#### TASK TO COMPLETE
Repeat the records exactly, with one exception: no images.

Records excerpted from a collection
▽
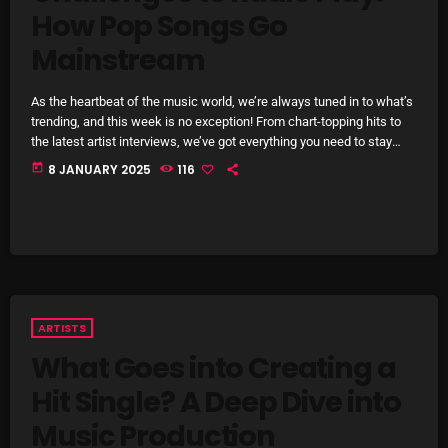
How Pop Songs Go
Archives
Mainstream
August 2026
As the heartbeat of the music world, we’re always tuned in to what’s
July 2026
trending, and this week is no exception! From chart-topping hits to
the latest artist interviews, we’ve got everything you need to stay
June 2026
updated on the sounds that are shaping the future of music. Here’s
today
8 JANUARY 2025
116
what’s new and exciting in the world of commercial and pop music
May 2026
right now! Top Tracks You Can’t Miss If you haven’t heard […]
April 2026
March 2026
February 2026
ARTISTS
January 2026
What Goes into Creating a
Hit Single? A Deep Dive into
December 2025
Music Production
November 2025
△
#### EXERCISE OUTPUT
How Pop Songs Go
Archives
Mainstream
August 2026
As the heartbeat of the music world, we’re always tuned in to what’s
July 2026
trending, and this week is no exception! From chart-topping hits to
the latest artist interviews, we’ve got everything you need to stay
June 2026
updated on the sounds that are shaping the future of music. Here’s
today
8 JANUARY 2025
116
what’s new and exciting in the world of commercial and pop music
May 2026
right now! Top Tracks You Can’t Miss If you haven’t heard […]
April 2026
March 2026
February 2026
ARTISTS
January 2026
What Goes into Creating a
Hit Single? A Deep Dive into
December 2025
Music Production
November 2025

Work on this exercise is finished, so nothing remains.